The Kashmir Files is the story of Pushker Nath Pandit (Anupam Kher) and his family. It is the story of rotting hope, hopeless system, the fight for one’s dignity and the cycle of deceit at the same time. Call me biased, but this is Anupam Kher’s finest contribution to cinema yet. PN Pandit isn’t just one person. It is all of us. It is the mirror of our misfortunes, shards of the glass that still haven’t come off from skin. It is pain in its rawest form because it is a movie that’s been closest to the truth, unlike any other from the past. None of the deaths were fictional, none of the tragedies coincidental, none of the wounds exaggerated or underrepresented.
I frankly do not have the courage to sit with my father to watch this movie and so I will ask him to go alone. I do not think I can see him weep in dark over his unfair life, his skewed lines of fate and his tragic present where his wife cannot walk, the same wife that caught speed ‘nanvouri’ while running towards that Jammu bound sumo with a daughter in hand on that night in 1990. I wish I could go back in the past, to just that day and help mom wear some nice comfortable shoes. Because her pain tells me blisters haven’t healed yet. My friends in Kashmir, who will respond to my genuine emotions with their “humne wo sab nahi kiya” fall silent every time a KP is killed in the valley even today. And mind you, they will not watch the movie but still say it’s a web of lies because their co-approvals are more important than accepting truths.

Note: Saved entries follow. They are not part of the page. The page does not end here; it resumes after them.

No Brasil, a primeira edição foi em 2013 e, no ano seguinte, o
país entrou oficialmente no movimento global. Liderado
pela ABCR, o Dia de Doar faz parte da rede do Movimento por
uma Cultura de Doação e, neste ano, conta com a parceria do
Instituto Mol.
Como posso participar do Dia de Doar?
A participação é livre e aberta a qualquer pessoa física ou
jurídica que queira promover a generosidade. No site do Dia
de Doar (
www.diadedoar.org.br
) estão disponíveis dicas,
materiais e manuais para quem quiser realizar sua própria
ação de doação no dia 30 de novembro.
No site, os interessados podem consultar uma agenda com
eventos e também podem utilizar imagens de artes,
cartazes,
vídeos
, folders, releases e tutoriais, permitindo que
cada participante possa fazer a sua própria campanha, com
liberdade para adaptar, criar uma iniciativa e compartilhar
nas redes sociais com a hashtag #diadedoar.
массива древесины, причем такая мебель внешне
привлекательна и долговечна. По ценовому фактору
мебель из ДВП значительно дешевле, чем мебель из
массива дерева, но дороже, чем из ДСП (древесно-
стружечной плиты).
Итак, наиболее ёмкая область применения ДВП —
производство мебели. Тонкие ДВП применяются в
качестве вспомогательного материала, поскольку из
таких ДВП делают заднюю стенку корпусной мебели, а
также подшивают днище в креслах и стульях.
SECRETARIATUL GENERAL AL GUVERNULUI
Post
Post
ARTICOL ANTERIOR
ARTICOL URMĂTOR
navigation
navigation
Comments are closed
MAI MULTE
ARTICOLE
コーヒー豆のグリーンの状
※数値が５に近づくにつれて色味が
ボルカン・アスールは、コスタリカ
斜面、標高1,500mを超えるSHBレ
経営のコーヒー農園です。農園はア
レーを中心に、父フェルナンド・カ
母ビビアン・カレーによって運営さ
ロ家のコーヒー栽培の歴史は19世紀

As Shiva gives up and holds the gun closer to his chest and as Pushker Nath gives up in the hospital, their respective ends years apart but so eerily similar, there is a faint second when you see no light in their eyes – that tells me – how on the interim night of 1990 the sky broke into a million pieces of that misfortuned glass and punctured all our hearts, our heads and our feet, and we have all been bleeding since.
Five lakh Kashmiri Pandits had to leave everything behind in 1990 when Kashmir echoed under the announcements of Raliv Galiv ya Chaliv. The rest is history. Forgotten. The Kashmir Files, based on the genocide of KPs, releases on 11th March. Directed by Vivek Agnihotri, it has power packed performances by Anupam Kher, Pallavi Joshi, Bhasha Sumbli, Darshan Kumaar and all others.